* RECORD EXTRACTS
———
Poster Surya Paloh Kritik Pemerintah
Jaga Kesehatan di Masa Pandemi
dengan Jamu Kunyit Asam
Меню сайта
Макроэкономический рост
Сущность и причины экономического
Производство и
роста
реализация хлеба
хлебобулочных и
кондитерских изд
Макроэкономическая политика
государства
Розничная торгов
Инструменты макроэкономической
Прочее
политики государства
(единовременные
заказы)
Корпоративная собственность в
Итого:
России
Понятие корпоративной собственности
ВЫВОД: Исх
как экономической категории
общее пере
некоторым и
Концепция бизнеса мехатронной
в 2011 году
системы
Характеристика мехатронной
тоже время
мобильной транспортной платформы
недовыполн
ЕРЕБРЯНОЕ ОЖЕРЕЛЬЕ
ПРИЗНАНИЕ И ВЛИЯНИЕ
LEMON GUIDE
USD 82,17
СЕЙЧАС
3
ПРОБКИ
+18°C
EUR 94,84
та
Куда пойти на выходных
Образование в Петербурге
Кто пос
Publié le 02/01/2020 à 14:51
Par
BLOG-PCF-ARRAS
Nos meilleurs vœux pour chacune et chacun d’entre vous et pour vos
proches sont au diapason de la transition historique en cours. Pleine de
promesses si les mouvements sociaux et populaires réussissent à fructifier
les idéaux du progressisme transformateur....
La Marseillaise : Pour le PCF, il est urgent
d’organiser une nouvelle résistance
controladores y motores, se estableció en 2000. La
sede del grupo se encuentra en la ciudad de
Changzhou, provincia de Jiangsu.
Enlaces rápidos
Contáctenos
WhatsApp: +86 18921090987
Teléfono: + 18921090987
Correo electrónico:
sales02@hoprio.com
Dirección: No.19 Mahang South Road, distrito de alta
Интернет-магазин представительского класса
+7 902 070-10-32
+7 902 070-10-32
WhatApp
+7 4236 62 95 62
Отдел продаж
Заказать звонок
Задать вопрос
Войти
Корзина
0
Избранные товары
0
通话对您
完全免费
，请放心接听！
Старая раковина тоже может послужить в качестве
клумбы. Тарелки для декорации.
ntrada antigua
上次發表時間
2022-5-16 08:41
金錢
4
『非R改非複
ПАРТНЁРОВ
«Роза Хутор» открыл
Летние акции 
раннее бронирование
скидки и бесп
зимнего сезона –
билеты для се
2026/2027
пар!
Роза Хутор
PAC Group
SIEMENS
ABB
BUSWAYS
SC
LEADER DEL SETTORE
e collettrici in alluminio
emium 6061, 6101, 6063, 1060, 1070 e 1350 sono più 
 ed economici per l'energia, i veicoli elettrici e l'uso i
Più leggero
———
* PROBLEM DETAILS
Please transcribe only the lines in the records above running from the line that has "Отдел продаж" through the line that has "Летние акции", both included, exactly as they appear.

* TASK ANSWER
Отдел продаж
Заказать звонок
Задать вопрос
Войти
Корзина
0
Избранные товары
0
通话对您
完全免费
，请放心接听！
Старая раковина тоже может послужить в качестве
клумбы. Тарелки для декорации.
ntrada antigua
上次發表時間
2022-5-16 08:41
金錢
4
『非R改非複
ПАРТНЁРОВ
«Роза Хутор» открыл
Летние акции 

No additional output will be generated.